2.     Whether criminal proceedings under Section 138 of the Negotiable Instruments Act, 1881 can be continued against a director of a company once a moratorium under Section 14 of the Insolvency and Bankruptcy Code, 2016 has commenced.

Observation of the court:  The Supreme Court held that proceedings under Section 138 of the Negotiable Instruments Act, 1881 cannot be sustained against a company director if the cause of action arose after the initiation of the Corporate Insolvency Resolution Process (CIRP) under the Insolvency and Bankruptcy Code, 2016. The Court observed that once CIRP begins, a moratorium under Section 14 IBC bars proceedings against the corporate debtor, and Section 17 removes the board's powers, vesting them in a Resolution Professional. Thus, any cheque issued or dishonoured post-CIRP cannot attract personal criminal liability.

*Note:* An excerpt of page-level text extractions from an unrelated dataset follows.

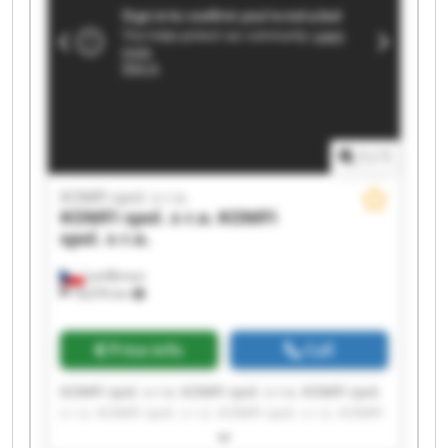
1
/
1
KOMFI spol. s r.o.
KOMFI spol. s r.o.
KOMFI
spol. s r.o.
Lanškroun
18,076 km
Price info
Call
KOMFI spol. s r.o. KOMFI spol. s r.o. KOMFI spol.
s r.o. KOMFI spol. s r.o. KOMFI spol. s r.o. KOMFI
spol. s r.o. KOMFI spol. s r.o. KOMFI spol. s r.o.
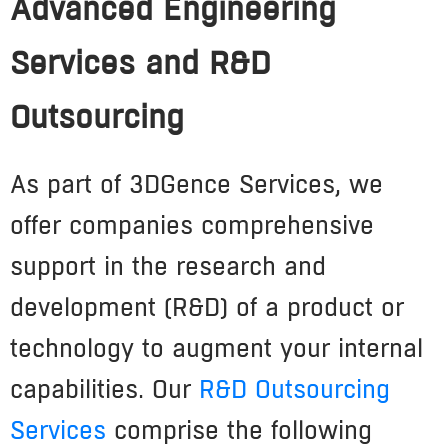
Advanced Engineering
Services and R&D
Outsourcing
As part of 3DGence Services, we
offer companies comprehensive
support in the research and
development (R&D) of a product or
technology to augment your internal
capabilities. Our
R&D Outsourcing
Services
comprise the following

Ratio of the Case: The Supreme Court held that a director of a company cannot be held criminally liable under Section 138 of the Negotiable Instruments Act, 1881, if the dishonour of cheque occurs after the commencement of the Corporate Insolvency Resolution Process (CIRP) under the Insolvency and Bankruptcy Code, 2016. Once CIRP begins, Section 17 IBC suspends the board of directors, vesting management with the Resolution Professional, and Section 14 IBC imposes a moratorium on proceedings against the company. Therefore, any post-CIRP cheque dishonour lacks the legal capacity and intent required under Section 138 NI Act, defeating criminal liability.